BENNETT: Assuming they're all productive citizens?
CALLER: Assuming that they are. Even if only a portion of them were, it would be an enormous amount of revenue.
BENNETT: Maybe. Maybe. But we don't know what the cost would be, too. I think -- does abortion disproportionately occur among single women?
CALLER: Uhhh...
BENNETT: Do you know?
CALLER: I don't know the exact statistics but quite a bit are, yes.
BENNETT: All right. Well, I mean, I just don't know. I would not argue for the pro-life position based on this because you don't know. I mean, it cuts both -- you know, one of the arguments in this book, Freakanomics, is that they make is that the declining crime rate -- you know, they deal with this hypothesis that one of the reasons that crime is down is that abortion is up. Well --
CALLER: I don't think that statistic is accurate.

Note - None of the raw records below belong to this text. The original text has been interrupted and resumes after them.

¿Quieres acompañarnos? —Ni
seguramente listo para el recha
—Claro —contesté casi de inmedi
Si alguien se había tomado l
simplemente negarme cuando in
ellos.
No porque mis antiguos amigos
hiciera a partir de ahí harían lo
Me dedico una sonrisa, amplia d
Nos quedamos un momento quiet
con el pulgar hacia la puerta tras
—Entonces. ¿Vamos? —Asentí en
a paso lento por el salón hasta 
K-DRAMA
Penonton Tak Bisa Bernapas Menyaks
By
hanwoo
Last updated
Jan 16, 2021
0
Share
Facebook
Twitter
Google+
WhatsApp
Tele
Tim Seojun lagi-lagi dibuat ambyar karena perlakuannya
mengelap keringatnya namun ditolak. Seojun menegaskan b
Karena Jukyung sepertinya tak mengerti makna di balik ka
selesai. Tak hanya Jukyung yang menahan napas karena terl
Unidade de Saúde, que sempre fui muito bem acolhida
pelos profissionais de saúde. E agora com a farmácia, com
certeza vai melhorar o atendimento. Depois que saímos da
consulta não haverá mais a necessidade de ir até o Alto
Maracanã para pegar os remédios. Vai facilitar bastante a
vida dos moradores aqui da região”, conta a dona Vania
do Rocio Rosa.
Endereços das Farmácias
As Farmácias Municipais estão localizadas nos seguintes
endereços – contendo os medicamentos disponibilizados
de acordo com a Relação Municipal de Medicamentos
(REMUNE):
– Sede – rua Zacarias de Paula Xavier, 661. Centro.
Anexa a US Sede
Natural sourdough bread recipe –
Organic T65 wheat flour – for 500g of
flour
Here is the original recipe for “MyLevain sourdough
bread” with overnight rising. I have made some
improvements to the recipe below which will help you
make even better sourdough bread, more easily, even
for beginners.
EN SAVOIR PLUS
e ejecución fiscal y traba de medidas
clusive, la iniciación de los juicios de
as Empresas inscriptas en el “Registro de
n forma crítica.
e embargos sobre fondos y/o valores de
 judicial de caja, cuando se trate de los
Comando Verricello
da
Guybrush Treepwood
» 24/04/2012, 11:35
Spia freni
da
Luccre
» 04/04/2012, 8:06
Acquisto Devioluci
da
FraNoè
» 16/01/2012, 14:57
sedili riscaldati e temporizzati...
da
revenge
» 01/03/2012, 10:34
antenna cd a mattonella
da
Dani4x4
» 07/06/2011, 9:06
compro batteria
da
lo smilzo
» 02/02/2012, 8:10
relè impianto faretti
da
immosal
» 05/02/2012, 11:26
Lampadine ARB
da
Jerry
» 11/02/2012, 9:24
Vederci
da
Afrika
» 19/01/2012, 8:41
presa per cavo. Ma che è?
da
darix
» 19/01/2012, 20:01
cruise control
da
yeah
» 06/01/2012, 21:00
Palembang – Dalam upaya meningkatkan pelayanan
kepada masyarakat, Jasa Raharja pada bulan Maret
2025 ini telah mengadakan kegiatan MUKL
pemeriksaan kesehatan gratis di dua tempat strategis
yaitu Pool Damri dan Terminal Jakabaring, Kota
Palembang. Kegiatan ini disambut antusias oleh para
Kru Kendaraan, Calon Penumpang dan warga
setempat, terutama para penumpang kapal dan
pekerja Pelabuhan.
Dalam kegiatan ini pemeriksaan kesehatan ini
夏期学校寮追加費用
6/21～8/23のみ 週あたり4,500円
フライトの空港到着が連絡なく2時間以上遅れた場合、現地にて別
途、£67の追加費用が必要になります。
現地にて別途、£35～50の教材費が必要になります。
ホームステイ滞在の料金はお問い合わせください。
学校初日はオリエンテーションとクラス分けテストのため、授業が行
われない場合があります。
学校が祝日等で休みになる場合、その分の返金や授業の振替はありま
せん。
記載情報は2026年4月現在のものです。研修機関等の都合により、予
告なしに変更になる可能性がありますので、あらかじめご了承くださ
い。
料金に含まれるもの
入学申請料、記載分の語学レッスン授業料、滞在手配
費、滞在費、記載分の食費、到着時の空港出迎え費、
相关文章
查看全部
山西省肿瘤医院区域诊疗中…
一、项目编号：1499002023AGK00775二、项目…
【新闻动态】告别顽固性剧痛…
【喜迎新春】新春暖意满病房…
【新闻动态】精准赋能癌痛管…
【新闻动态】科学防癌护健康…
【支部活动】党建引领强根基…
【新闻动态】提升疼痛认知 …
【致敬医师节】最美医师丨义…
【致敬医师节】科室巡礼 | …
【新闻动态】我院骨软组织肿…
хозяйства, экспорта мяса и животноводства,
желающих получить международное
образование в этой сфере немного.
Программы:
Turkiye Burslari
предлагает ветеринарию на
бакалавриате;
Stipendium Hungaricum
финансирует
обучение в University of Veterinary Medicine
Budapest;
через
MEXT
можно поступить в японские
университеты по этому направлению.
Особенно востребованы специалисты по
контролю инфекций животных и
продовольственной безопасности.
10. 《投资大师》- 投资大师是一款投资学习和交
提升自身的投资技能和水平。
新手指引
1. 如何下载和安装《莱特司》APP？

BENNETT: Well, I don't think so it is either.
CALLER: Yeah.
BENNETT: I don't think it is either because, first of all, I think there's just too much that you don't know. But I do know that it's true that if you wanted to reduce crime, you could -- if that were your sole purpose, you could abort every black baby in this country and your crime rate would go down.
BENNETT: That would be an impossible, ridiculous, and morally reprehensible thing to do. But your crime rate would go down.
UNIDENTIFIED CALLER: Well, this --
BENNETT: So these far-out, these far-reaching, you know, extensive extrapolations are, I think, tricky.